Carol Saade: Supporting workforce, managing capacity and connecting community top my list |

Carol Saade: Supporting workforce, managing capacity and connecting community top my list

Carol Saade
Breckenridge Town Council candidate
Carol Saade

Occupation: Public affairs consultant

Years in Summit County: 12 in Breckenridge

Family: Jarad Christianson and dogs, Deek and Minny

Civic involvement: Breckenridge Town Council member, Colorado Mountain College Mountain Scholars mentor, Mountain Dreamers co-founder and board president, High Country Conservation Center board member, Breckenridge Events Committee member, Breckenridge Social Equity Advisory Commission founding member, Breckenridge Open Space Advisory Commission member

I love my home of 12 years, Breckenridge, and I’m proud to currently serve on Breckenridge Town Council, lending my voice to the challenging ongoing conversations emerging from COVID and reassessing our balance. As the youngest council member, I bring the perspective of someone who has just hit their stride professionally and personally. I’m experiencing many of the same challenges other long-term residents face as we build a permanent and fulfilling life. At the same time, I’ve worked for a small, local public affairs firm over the past five years. This has given me a deep understanding of how to be an impactful leader in local government and how to leverage relationships with partner organizations and industry voices to shape policy and create positive change for our community.

I believe anything Town Council legislates should receive broad community input, be data-based, and be fairly and scrupulously enforceable and implementable. As a council member, my ability to listen and proactively seek guidance from those impacted by any policy serves me well in decision making. The diversity of voices in our community makes us stronger — from the business owner to the long-time local, to the part-time resident, to the immigrant worker, to the recent transplant.

The decisions of Town Council have a tremendous impact on the day-to-day lives of our residents. My guiding principles are our community-created Destination Management Plan goals and the larger vision: harmony of quality of life for residents and quality of place for visitors. This balance will always be my top priority. Here are some of my additional priorities:

Priority No. 1: Supporting our workforce residents and creating pathways for success

Here I draw from personal experience. I moved to this community in my mid-20s, patching together jobs from working at Clint’s to catering to the night shift at a hotel. I found a path forward to contribute to my community when I was able to purchase a home almost 10 years later in Gibson Heights, one of the town’s original workforce housing neighborhoods.

I believe in the town’s housing programs — Buy Downs, Housing Helps, building, public-private partnerships, land banking — and continuing our efforts by strategically planning ahead based on our housing needs.

By supporting our workforce with child care assistance and supporting the many partner organizations that provide community resources, we are helping to sustain our businesses and local economy. Supporting our immigrant population is encompassed in these efforts; they are the quiet workforce, essential to our economic prosperity.

Human capital is our most needed and valued resource as nearly every entity (municipalities, nonprofits, small and big businesses) is lacking staff, leading to my next priority.

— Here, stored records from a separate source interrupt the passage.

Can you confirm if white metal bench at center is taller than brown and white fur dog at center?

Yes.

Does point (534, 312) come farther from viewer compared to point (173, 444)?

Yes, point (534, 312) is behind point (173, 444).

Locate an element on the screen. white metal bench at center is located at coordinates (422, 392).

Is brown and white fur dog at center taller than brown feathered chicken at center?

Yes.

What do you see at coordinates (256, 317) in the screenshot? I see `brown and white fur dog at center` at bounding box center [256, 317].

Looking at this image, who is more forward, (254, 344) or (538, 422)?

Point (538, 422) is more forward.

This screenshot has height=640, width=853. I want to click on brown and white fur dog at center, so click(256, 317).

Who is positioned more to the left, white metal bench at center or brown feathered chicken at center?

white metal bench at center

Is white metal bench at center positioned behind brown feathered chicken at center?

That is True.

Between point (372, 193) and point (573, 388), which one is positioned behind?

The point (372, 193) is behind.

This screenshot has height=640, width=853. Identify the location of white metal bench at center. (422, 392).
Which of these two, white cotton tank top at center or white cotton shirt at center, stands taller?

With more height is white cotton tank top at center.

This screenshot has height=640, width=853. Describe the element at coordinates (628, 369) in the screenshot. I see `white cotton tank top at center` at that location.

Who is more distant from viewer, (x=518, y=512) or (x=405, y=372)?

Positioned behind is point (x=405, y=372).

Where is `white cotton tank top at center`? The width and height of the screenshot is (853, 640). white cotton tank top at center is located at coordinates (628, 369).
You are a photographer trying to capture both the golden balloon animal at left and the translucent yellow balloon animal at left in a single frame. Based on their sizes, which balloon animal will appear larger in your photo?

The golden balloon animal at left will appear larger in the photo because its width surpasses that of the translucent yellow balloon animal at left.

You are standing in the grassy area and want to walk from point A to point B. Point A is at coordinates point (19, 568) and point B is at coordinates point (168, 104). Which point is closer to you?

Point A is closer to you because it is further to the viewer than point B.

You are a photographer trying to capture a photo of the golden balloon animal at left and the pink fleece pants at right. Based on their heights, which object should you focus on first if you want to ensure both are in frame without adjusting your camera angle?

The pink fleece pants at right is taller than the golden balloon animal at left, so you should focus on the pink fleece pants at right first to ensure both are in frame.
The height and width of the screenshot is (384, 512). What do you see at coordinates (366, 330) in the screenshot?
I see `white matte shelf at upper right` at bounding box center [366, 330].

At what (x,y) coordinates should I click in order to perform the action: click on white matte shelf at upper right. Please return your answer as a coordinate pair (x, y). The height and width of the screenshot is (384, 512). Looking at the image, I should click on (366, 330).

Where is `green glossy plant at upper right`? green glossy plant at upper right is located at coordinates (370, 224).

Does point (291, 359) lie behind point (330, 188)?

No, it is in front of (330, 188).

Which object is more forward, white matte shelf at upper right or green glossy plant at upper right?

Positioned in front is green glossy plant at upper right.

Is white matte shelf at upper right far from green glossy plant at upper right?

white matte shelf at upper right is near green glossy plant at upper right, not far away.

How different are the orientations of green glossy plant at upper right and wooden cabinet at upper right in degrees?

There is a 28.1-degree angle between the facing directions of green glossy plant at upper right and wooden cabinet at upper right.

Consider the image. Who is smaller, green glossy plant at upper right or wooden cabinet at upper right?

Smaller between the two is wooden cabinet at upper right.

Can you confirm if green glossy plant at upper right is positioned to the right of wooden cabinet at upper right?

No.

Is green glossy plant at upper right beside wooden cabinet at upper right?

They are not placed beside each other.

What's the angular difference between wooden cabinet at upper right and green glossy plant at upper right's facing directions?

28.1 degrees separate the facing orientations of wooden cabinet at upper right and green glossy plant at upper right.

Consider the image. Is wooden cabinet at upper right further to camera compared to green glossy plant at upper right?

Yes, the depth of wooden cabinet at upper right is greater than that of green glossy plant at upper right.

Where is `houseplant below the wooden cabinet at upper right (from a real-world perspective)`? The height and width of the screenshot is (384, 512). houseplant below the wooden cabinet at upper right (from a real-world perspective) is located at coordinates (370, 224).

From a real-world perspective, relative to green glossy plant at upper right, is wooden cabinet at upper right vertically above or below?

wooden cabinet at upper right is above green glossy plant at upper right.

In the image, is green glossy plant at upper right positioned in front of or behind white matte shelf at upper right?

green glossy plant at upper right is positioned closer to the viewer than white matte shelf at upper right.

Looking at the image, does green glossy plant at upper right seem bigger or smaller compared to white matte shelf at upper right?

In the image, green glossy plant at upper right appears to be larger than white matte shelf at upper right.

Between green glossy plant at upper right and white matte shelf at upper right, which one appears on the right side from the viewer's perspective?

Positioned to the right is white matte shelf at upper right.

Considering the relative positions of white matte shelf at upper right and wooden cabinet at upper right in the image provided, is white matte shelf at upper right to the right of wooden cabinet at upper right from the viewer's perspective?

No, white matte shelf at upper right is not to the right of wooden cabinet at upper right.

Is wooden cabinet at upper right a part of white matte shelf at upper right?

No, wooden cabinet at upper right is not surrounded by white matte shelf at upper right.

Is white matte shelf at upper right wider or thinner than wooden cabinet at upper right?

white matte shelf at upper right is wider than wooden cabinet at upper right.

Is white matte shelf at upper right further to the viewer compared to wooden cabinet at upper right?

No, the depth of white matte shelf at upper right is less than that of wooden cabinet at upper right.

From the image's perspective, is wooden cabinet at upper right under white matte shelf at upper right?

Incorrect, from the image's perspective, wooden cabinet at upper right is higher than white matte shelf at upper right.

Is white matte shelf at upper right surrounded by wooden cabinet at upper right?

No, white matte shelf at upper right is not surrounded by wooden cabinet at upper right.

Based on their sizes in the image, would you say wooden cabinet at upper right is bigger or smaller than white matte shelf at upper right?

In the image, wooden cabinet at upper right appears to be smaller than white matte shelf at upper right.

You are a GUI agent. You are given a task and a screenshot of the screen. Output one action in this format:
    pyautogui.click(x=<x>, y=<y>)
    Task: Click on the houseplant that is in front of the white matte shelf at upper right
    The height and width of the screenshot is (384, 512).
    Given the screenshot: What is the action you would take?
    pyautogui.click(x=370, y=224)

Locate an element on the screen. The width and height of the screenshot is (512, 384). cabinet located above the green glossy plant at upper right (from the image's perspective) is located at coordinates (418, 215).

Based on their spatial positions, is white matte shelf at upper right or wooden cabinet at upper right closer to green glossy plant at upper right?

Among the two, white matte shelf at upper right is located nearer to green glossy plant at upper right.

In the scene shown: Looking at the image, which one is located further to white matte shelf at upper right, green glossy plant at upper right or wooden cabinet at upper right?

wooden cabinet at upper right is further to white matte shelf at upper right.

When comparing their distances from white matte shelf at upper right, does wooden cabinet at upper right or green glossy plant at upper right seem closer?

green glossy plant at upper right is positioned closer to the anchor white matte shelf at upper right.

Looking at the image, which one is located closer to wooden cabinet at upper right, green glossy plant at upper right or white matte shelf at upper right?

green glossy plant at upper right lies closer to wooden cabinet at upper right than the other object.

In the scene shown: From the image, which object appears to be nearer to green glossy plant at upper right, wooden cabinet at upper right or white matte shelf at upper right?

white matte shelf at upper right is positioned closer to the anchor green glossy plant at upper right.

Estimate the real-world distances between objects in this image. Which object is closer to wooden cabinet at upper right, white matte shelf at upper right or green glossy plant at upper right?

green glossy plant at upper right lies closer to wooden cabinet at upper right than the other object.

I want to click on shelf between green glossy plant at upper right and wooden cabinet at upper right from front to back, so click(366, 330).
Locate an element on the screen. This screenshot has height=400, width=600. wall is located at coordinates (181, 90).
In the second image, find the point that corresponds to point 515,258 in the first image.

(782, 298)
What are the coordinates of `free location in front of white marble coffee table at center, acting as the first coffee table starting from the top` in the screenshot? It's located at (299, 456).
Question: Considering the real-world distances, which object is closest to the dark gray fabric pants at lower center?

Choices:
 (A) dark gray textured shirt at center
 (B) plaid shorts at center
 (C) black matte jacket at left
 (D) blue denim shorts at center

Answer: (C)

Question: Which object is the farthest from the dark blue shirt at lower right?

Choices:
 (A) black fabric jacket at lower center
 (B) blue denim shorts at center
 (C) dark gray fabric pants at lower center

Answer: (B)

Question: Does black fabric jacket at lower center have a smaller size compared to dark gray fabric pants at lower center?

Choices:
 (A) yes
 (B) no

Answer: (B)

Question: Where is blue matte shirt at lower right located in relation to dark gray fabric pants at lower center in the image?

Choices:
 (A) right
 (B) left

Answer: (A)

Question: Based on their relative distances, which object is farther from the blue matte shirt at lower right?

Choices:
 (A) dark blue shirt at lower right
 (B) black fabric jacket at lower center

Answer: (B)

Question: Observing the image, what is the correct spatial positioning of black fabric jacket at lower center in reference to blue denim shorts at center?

Priority No. 2: Managing our capacity for the future

In addition to putting strains on our resident population, the increasing number of visitors has outpaced our ability to support a strong workforce and is becoming an economic detriment. Our financial future resides in maintaining the high quality of the Breckenridge brand. With shortened business hours, understaffed businesses and a stressed workforce, our brand suffers. We need to put more emphasis on managing crowds and expectations, and reevaluating our direction.

Capacity issues encompass more than just visitor management. They’re reflected in our traffic congestion, our empty grocery store shelves and our crowded sidewalks. Capacity is clearly lacking with child care. There are close to 400 children on waitlists in the southern half of Summit County.

Priority No. 3: Building and reinforcing our community connections

Our sense of community has been built by the people who live here and they’re our greatest asset. COVID has made community connections difficult. By continuing to hold community gatherings and supporting partner organizations, I believe the town can play a conducive role for individuals forging community. There has been a shift in the composition of the community since the pandemic, and the town should work on welcoming and educating new community members while focusing on building opportunities for current residents.

Another goal of mine is to focus on the town’s communications and increasing participation. While government requires transparency, the systems can appear confusing. I believe we need to be more proactive with our communications and solicit greater community input.